====== RECORDS FOR THIS TASK ======

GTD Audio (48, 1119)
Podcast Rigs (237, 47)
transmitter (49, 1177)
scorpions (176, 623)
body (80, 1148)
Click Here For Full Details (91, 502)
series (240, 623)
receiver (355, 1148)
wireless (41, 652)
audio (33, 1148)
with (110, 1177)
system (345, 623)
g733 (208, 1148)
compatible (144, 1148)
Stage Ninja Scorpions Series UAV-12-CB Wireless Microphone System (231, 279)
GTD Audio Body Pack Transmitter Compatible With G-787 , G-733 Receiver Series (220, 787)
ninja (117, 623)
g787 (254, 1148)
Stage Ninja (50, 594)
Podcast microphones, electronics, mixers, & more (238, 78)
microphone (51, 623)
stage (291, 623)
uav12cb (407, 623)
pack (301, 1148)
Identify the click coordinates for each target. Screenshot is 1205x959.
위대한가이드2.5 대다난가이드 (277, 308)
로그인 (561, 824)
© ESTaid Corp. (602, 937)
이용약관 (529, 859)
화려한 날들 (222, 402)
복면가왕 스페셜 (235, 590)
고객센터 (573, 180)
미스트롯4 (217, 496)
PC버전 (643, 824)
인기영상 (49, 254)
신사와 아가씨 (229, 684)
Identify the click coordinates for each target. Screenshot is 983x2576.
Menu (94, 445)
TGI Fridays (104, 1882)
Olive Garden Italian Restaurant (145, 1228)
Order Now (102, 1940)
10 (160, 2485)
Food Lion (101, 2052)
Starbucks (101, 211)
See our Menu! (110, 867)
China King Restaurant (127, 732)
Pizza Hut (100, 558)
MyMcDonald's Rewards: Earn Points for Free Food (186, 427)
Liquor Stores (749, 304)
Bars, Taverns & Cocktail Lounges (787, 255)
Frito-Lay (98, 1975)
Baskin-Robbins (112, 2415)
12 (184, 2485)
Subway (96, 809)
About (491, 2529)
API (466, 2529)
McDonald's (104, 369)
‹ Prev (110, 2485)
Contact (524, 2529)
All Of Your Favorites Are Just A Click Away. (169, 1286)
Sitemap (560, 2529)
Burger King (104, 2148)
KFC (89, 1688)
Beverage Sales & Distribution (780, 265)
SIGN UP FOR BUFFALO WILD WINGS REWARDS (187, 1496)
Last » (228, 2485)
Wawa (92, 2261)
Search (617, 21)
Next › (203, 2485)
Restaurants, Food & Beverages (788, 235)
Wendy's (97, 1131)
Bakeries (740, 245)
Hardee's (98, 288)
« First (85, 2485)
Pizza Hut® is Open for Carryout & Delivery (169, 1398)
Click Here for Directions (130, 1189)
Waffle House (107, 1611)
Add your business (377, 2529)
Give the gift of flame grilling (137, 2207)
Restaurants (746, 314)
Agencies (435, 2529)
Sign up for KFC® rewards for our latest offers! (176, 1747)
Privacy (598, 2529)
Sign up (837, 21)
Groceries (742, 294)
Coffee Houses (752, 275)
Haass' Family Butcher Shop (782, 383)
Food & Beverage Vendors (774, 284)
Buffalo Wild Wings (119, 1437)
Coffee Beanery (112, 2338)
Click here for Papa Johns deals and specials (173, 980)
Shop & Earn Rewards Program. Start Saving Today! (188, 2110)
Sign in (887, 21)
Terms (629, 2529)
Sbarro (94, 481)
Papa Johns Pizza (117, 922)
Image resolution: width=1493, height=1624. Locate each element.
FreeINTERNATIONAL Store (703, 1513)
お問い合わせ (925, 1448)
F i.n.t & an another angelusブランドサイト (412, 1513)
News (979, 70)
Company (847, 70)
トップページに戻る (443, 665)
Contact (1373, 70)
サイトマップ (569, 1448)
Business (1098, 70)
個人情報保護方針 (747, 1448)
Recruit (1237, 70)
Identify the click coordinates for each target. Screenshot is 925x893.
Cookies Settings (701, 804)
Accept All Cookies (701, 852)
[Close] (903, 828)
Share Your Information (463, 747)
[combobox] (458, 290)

======

Each entry above is to be copied out exactly.

SOLUTION FOR THIS PROBLEM:
GTD Audio (48, 1119)
Podcast Rigs (237, 47)
transmitter (49, 1177)
scorpions (176, 623)
body (80, 1148)
Click Here For Full Details (91, 502)
series (240, 623)
receiver (355, 1148)
wireless (41, 652)
audio (33, 1148)
with (110, 1177)
system (345, 623)
g733 (208, 1148)
compatible (144, 1148)
Stage Ninja Scorpions Series UAV-12-CB Wireless Microphone System (231, 279)
GTD Audio Body Pack Transmitter Compatible With G-787 , G-733 Receiver Series (220, 787)
ninja (117, 623)
g787 (254, 1148)
Stage Ninja (50, 594)
Podcast microphones, electronics, mixers, & more (238, 78)
microphone (51, 623)
stage (291, 623)
uav12cb (407, 623)
pack (301, 1148)
Identify the click coordinates for each target. Screenshot is 1205x959.
위대한가이드2.5 대다난가이드 (277, 308)
로그인 (561, 824)
© ESTaid Corp. (602, 937)
이용약관 (529, 859)
화려한 날들 (222, 402)
복면가왕 스페셜 (235, 590)
고객센터 (573, 180)
미스트롯4 (217, 496)
PC버전 (643, 824)
인기영상 (49, 254)
신사와 아가씨 (229, 684)
Identify the click coordinates for each target. Screenshot is 983x2576.
Menu (94, 445)
TGI Fridays (104, 1882)
Olive Garden Italian Restaurant (145, 1228)
Order Now (102, 1940)
10 (160, 2485)
Food Lion (101, 2052)
Starbucks (101, 211)
See our Menu! (110, 867)
China King Restaurant (127, 732)
Pizza Hut (100, 558)
MyMcDonald's Rewards: Earn Points for Free Food (186, 427)
Liquor Stores (749, 304)
Bars, Taverns & Cocktail Lounges (787, 255)
Frito-Lay (98, 1975)
Baskin-Robbins (112, 2415)
12 (184, 2485)
Subway (96, 809)
About (491, 2529)
API (466, 2529)
McDonald's (104, 369)
‹ Prev (110, 2485)
Contact (524, 2529)
All Of Your Favorites Are Just A Click Away. (169, 1286)
Sitemap (560, 2529)
Burger King (104, 2148)
KFC (89, 1688)
Beverage Sales & Distribution (780, 265)
SIGN UP FOR BUFFALO WILD WINGS REWARDS (187, 1496)
Last » (228, 2485)
Wawa (92, 2261)
Search (617, 21)
Next › (203, 2485)
Restaurants, Food & Beverages (788, 235)
Wendy's (97, 1131)
Bakeries (740, 245)
Hardee's (98, 288)
« First (85, 2485)
Pizza Hut® is Open for Carryout & Delivery (169, 1398)
Click Here for Directions (130, 1189)
Waffle House (107, 1611)
Add your business (377, 2529)
Give the gift of flame grilling (137, 2207)
Restaurants (746, 314)
Agencies (435, 2529)
Sign up for KFC® rewards for our latest offers! (176, 1747)
Privacy (598, 2529)
Sign up (837, 21)
Groceries (742, 294)
Coffee Houses (752, 275)
Haass' Family Butcher Shop (782, 383)
Food & Beverage Vendors (774, 284)
Buffalo Wild Wings (119, 1437)
Coffee Beanery (112, 2338)
Click here for Papa Johns deals and specials (173, 980)
Shop & Earn Rewards Program. Start Saving Today! (188, 2110)
Sign in (887, 21)
Terms (629, 2529)
Sbarro (94, 481)
Papa Johns Pizza (117, 922)
Image resolution: width=1493, height=1624. Locate each element.
FreeINTERNATIONAL Store (703, 1513)
お問い合わせ (925, 1448)
F i.n.t & an another angelusブランドサイト (412, 1513)
News (979, 70)
Company (847, 70)
トップページに戻る (443, 665)
Contact (1373, 70)
サイトマップ (569, 1448)
Business (1098, 70)
個人情報保護方針 (747, 1448)
Recruit (1237, 70)
Identify the click coordinates for each target. Screenshot is 925x893.
Cookies Settings (701, 804)
Accept All Cookies (701, 852)
[Close] (903, 828)
Share Your Information (463, 747)
[combobox] (458, 290)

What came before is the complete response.